Туткун пожала плечами. Наместник, очевидно, превратил свои слова в вопрос лишь из вежливости: эта история стараниями караванщиков и лицедеев была известна и за пределами Небесного ханства.
– Правда.
– Ты жалеешь об этом?
За улыбкой властителя Самарканда явственно был виден оскал примеривающегося к жертвам хищника. Другой хищник сидел спокойно, ожидая ее ответ. Туткун слегка наклонила голову к плечу.
– А скажи ты, наместник: бывал ли ты когда-нибудь в одном шаге от поражения, которое казалось тебе страшнее смерти?
– Бывал.
– Ты от этого поражения спасался?
– Спасался.
– И ты об этом спасении жалел?.. – Туткун дождалась, когда он помотал головой, и снова пожала плечами. – Вот и я не жалею.
– Однако ты могла бы стать… как вы это называете? Улу Эдже Небесного ханства.
– Могла бы. Но, если бы стала, за твоим столом сейчас сидел бы хан.
Муслим отпил чай, глядя на нее поверх золотого края чаши.
– В местах, где я вырос, говорят так: «Когда Всевышний создает красивую женщину, шайтан готовит место в аду для нее. Когда Всевышний создает умную женщину, шайтан готовит место в аду для других. А когда Всевышний создает красивую и умную женщину, шайтан готовит место в аду для себя». Клянусь, это воистину так. За такую женщину, как ты, Туткун-хатун, не жаль и убить, и умереть.

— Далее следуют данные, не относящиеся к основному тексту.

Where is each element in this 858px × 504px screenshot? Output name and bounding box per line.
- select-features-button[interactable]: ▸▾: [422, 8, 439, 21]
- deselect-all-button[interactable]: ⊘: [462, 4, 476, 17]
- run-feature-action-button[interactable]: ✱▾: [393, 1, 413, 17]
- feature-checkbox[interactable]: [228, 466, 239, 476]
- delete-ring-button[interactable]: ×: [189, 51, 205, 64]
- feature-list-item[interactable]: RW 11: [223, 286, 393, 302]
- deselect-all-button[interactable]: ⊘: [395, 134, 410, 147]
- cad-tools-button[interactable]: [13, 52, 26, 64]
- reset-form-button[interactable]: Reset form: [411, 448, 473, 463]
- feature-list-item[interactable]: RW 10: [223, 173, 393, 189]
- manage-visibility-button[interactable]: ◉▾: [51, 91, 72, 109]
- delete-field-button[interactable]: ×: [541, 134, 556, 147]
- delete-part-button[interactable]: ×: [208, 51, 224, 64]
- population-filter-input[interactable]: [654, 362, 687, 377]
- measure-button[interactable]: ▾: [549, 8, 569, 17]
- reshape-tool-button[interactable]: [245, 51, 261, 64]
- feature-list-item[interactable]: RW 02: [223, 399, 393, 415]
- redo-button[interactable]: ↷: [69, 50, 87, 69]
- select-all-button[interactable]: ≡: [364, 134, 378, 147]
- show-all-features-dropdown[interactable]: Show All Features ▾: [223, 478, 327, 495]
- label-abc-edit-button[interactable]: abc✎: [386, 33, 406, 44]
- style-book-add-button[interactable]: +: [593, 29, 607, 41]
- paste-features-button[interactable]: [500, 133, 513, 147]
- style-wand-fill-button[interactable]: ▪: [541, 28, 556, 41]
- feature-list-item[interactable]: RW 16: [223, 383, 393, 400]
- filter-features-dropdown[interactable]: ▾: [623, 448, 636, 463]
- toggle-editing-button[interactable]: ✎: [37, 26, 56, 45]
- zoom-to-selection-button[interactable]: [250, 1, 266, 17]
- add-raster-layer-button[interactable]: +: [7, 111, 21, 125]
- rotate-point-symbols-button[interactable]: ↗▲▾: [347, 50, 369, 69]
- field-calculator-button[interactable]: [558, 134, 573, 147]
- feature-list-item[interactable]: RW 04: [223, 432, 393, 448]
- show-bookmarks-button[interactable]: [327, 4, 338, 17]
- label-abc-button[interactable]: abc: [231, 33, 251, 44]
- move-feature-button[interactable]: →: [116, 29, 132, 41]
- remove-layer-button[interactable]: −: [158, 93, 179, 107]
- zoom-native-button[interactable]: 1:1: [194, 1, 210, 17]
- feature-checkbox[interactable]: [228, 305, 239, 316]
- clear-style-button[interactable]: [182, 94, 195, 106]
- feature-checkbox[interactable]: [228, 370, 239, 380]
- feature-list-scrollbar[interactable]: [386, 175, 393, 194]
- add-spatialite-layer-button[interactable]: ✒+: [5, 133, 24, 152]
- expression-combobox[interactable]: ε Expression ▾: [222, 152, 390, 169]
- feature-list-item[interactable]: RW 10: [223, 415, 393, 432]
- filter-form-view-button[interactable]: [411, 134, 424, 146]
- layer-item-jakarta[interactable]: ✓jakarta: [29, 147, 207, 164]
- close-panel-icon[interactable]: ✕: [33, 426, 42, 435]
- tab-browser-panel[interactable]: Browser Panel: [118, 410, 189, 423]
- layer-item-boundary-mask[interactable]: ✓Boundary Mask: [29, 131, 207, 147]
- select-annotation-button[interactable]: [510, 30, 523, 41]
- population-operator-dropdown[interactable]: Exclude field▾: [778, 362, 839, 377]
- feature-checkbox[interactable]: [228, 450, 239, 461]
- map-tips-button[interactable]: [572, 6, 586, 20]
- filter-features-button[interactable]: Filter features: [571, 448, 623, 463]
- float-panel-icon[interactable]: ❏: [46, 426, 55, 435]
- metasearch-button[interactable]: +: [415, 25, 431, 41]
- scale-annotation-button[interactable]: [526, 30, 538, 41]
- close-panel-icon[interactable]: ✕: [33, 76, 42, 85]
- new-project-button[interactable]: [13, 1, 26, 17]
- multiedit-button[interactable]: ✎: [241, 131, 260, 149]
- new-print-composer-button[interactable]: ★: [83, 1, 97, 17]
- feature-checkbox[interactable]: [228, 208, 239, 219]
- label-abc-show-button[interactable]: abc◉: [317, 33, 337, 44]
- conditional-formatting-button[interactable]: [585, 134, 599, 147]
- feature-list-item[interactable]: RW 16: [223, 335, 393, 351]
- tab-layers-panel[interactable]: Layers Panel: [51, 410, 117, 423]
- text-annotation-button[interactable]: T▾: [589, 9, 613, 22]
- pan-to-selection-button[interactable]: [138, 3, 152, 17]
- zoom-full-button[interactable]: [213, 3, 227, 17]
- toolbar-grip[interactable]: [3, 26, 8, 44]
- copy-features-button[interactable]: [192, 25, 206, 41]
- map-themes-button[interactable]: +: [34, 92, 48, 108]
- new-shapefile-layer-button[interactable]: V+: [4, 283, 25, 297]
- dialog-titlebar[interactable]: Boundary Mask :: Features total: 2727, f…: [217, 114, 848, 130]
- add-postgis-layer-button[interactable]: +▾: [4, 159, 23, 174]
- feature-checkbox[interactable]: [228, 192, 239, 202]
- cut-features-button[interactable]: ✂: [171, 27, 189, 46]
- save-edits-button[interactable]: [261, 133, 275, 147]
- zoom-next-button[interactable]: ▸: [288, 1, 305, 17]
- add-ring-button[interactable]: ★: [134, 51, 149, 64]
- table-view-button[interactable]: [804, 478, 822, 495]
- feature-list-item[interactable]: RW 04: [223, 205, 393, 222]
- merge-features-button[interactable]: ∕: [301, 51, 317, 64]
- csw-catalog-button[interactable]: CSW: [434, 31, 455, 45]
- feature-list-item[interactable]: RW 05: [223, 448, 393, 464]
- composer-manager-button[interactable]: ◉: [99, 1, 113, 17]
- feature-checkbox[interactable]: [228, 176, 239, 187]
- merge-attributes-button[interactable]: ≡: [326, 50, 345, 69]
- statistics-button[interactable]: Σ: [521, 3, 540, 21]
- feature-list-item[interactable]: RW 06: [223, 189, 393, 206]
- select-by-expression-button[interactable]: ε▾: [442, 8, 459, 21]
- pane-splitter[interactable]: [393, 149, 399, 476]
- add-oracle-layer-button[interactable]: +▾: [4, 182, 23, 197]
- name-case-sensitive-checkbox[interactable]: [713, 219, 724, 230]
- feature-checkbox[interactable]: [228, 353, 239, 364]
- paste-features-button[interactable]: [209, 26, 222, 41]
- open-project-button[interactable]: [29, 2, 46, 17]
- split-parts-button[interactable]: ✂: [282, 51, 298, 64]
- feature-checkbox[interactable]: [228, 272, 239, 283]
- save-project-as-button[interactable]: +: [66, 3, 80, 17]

Темур усмехнулся, и наместник приподнял брови, словно только вновь заметив его.
– Мои слова задели тебя, ябгу?
– Нет, отчего же? – Темур покачал головой, выдерживая темный пристальный взгляд. – Я со всем, что ты сказал, согласен. Умирать, правда, не собираюсь… А вот убивать за свою жену готов.
Его голос едва уловимо звякнул металлом, и прищур кошачьих глаз Муслима стал уже. Туткун покосилась на мужа. Он оставался спокоен и даже чуть насмешлив, только в этой усмешке таилось очевидное предостережение.
Больше потрепать их нервы за трапезой никто не пытался.